- **Your instructions**
Output exactly, and only, the lines below from the one with "Informacije o popustu" down to the one with "învățându-i pe copii". Include both end lines and no pictures.

- **Given data**

Content starts

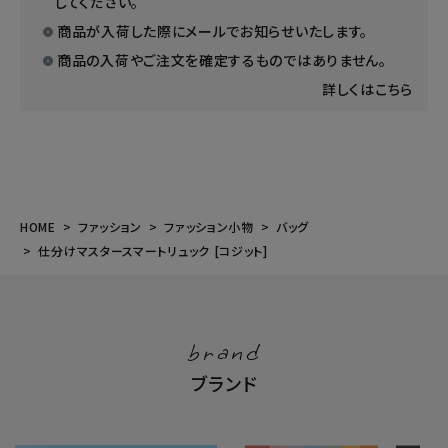
してください。
商品が入荷した際にメールでお知らせいたします。
商品の入荷やご注文を確定するものではありません。
詳しくはこちら
HOME
ファッション
ファッション小物
バッグ
仕分けマスタースマートリュック [コジット]
brand
ブランド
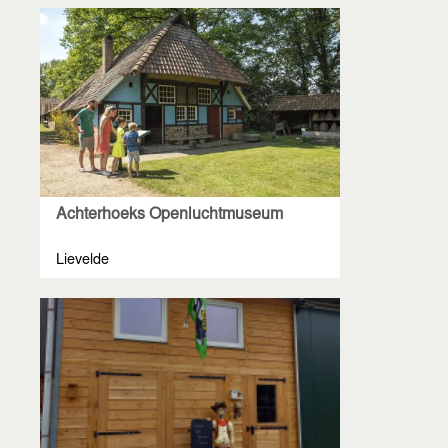
Achterhoeks Openluchtmuseum
Lievelde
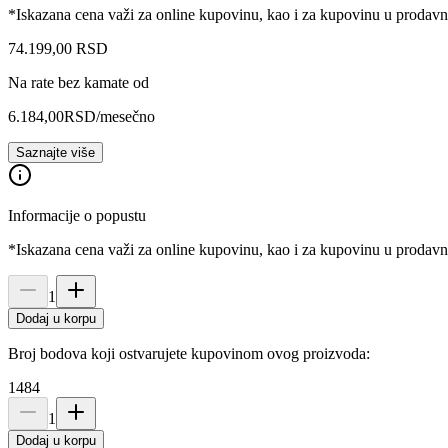
*Iskazana cena važi za online kupovinu, kao i za kupovinu u prodav
74.199
,
00
RSD
Na rate bez kamate od
6.184,00
RSD
/mesečno
Saznajte više
Informacije o popustu
*Iskazana cena važi za online kupovinu, kao i za kupovinu u prodav
1
Dodaj u korpu
Broj bodova koji ostvarujete kupovinom ovog proizvoda:
1484
1
Dodaj u korpu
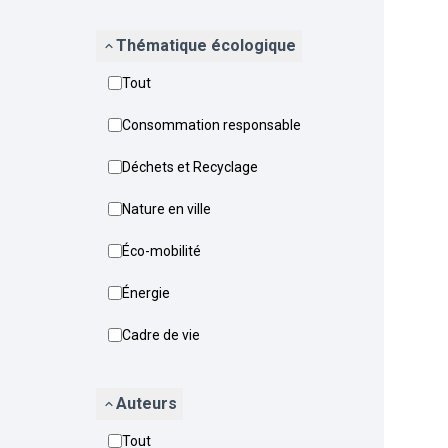
Thématique écologique
Tout
Consommation responsable
Déchets et Recyclage
Nature en ville
Éco-mobilité
Énergie
Cadre de vie
Auteurs
Tout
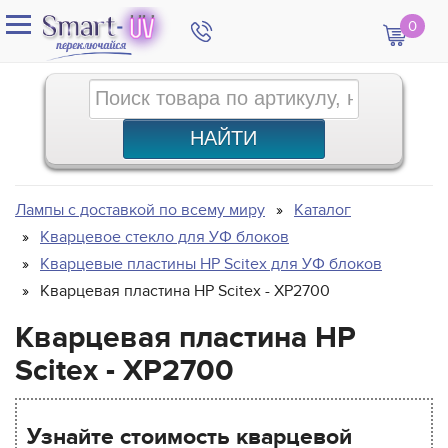
0
Лампы с доставкой по всему миру
Каталог
Кварцевое стекло для УФ блоков
Кварцевые пластины HP Scitex для УФ блоков
Кварцевая пластина HP Scitex - XP2700
Кварцевая пластина HP
Scitex - XP2700
Узнайте стоимость кварцевой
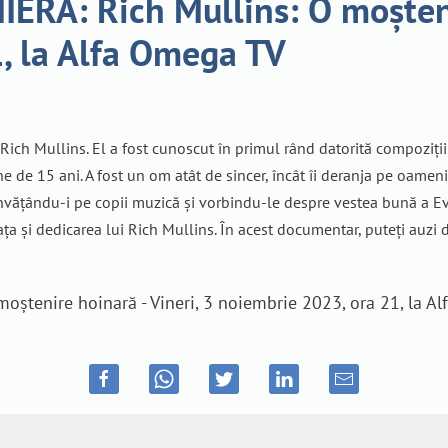
Ă: Rich Mullins: O moștenir
, la Alfa Omega TV
ch Mullins. El a fost cunoscut în primul rând datorită compozițiilor
 de 15 ani. A fost un om atât de sincer, încât îi deranja pe oameni
învățându-i pe copii muzică și vorbindu-le despre vestea bună a Evan
ța și dedicarea lui Rich Mullins. În acest documentar, puteți auzi d
tenire hoinară - Vineri, 3 noiembrie 2023, ora 21, la A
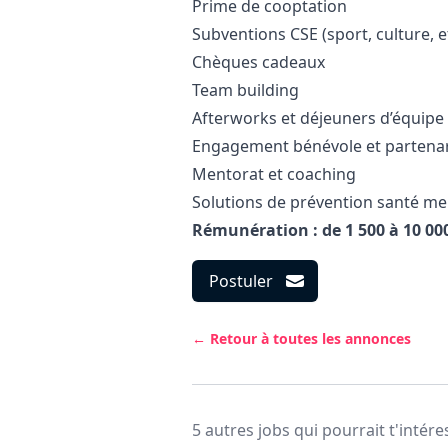
Prime de cooptation
Subventions CSE (sport, culture, e
Chèques cadeaux
Team building
Afterworks et déjeuners d’équipe
Engagement bénévole et partenari
Mentorat et coaching
Solutions de prévention santé me
Rémunération : de 1 500 à 10 00
Postuler
← Retour à toutes les annonces
5 autres jobs qui pourrait t'intére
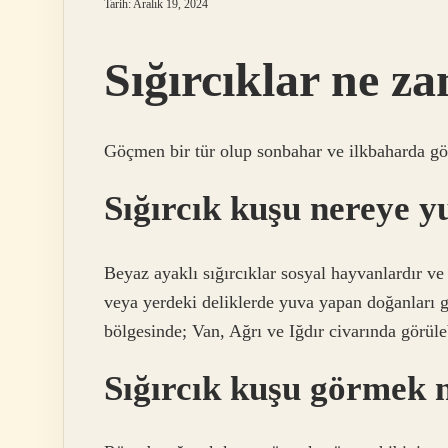
Tarih: Aralık 19, 2024
Sığırcıklar ne z
Göçmen bir tür olup sonbahar ve ilkbaharda gö
Sığırcık kuşu nereye 
Beyaz ayaklı sığırcıklar sosyal hayvanlardır ve
veya yerdeki deliklerde yuva yapan doğanları g
bölgesinde; Van, Ağrı ve Iğdır civarında görüleb
Sığırcık kuşu görmek n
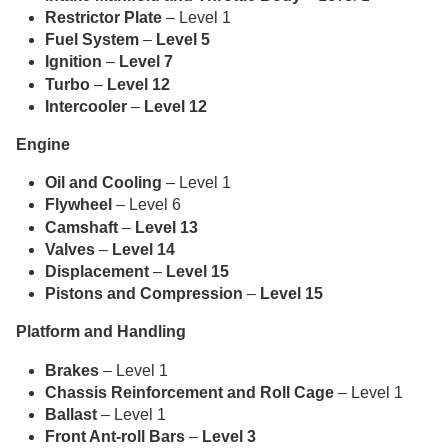
Restrictor Plate
– Level 1
Fuel System
–
Level 5
Ignition
–
Level 7
Turbo
–
Level 12
Intercooler
–
Level 12
Engine
Oil and Cooling
– Level 1
Flywheel
– Level 6
Camshaft
–
Level 13
Valves
–
Level 14
Displacement
–
Level 15
Pistons and Compression
–
Level 15
Platform and Handling
Brakes
– Level 1
Chassis Reinforcement and Roll Cage
– Level 1
Ballast
– Level 1
Front Ant-roll Bars
–
Level 3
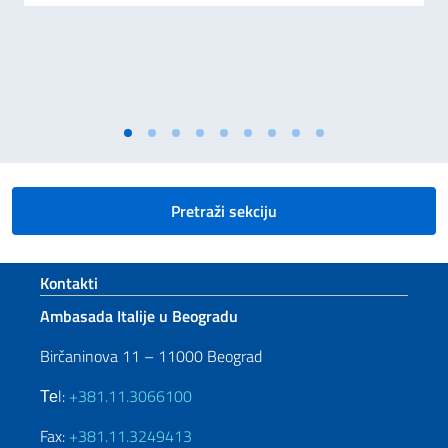
Pretraži sekciju
Footer section
Kontakti
Ambasada Italije u Beogradu
Birčaninova 11 – 11000 Beograd
Теl:
+381.11.3066100
Fax:
+381.11.3249413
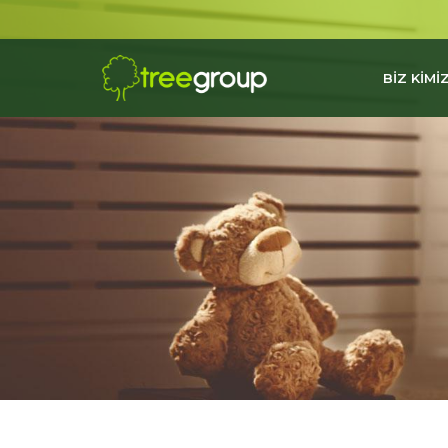
BİZ KİMİZ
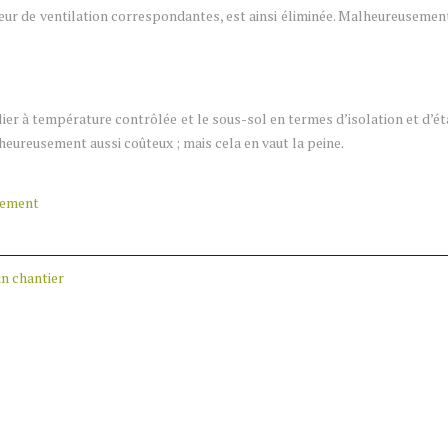
eur de ventilation correspondantes, est ainsi éliminée. Malheureusement,
calier à température contrôlée et le sous-sol en termes d’isolation et d’éta
alheureusement aussi coûteux ; mais cela en vaut la peine.
gement
un chantier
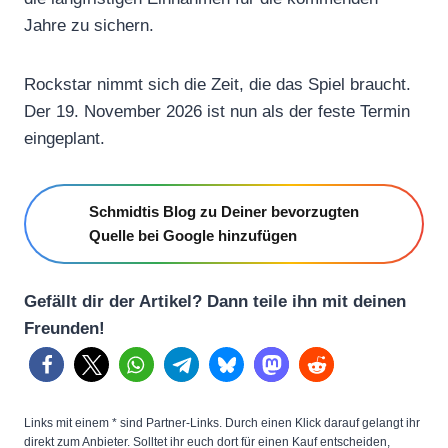
Jahre zu sichern.
Rockstar nimmt sich die Zeit, die das Spiel braucht.
Der 19. November 2026 ist nun als der feste Termin
eingeplant.
Schmidtis Blog zu Deiner bevorzugten
Quelle bei Google hinzufügen
Gefällt dir der Artikel? Dann teile ihn mit deinen
Freunden!
Links mit einem * sind Partner-Links. Durch einen Klick darauf gelangt ihr
direkt zum Anbieter. Solltet ihr euch dort für einen Kauf entscheiden,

Content ends

- **Written answer**
Informacije o popustu
*Iskazana cena važi za online kupovinu, kao i za kupovinu u prodav
1
Dodaj u korpu
Broj bodova koji ostvarujete kupovinom ovog proizvoda:
1484
1
Dodaj u korpu
Thématique écologique
Tout
Consommation responsable
Déchets et Recyclage
Nature en ville
Éco-mobilité
Énergie
Cadre de vie
Auteurs
Tout
0
Лампы с доставкой по всему миру
Каталог
Кварцевое стекло для УФ блоков
Кварцевые пластины HP Scitex для УФ блоков
Кварцевая пластина HP Scitex - XP2700
Кварцевая пластина HP
Scitex - XP2700
Узнайте стоимость кварцевой
Ă: Rich Mullins: O moștenir
, la Alfa Omega TV
ch Mullins. El a fost cunoscut în primul rând datorită compozițiilor
 de 15 ani. A fost un om atât de sincer, încât îi deranja pe oameni
învățându-i pe copii muzică și vorbindu-le despre vestea bună a Evan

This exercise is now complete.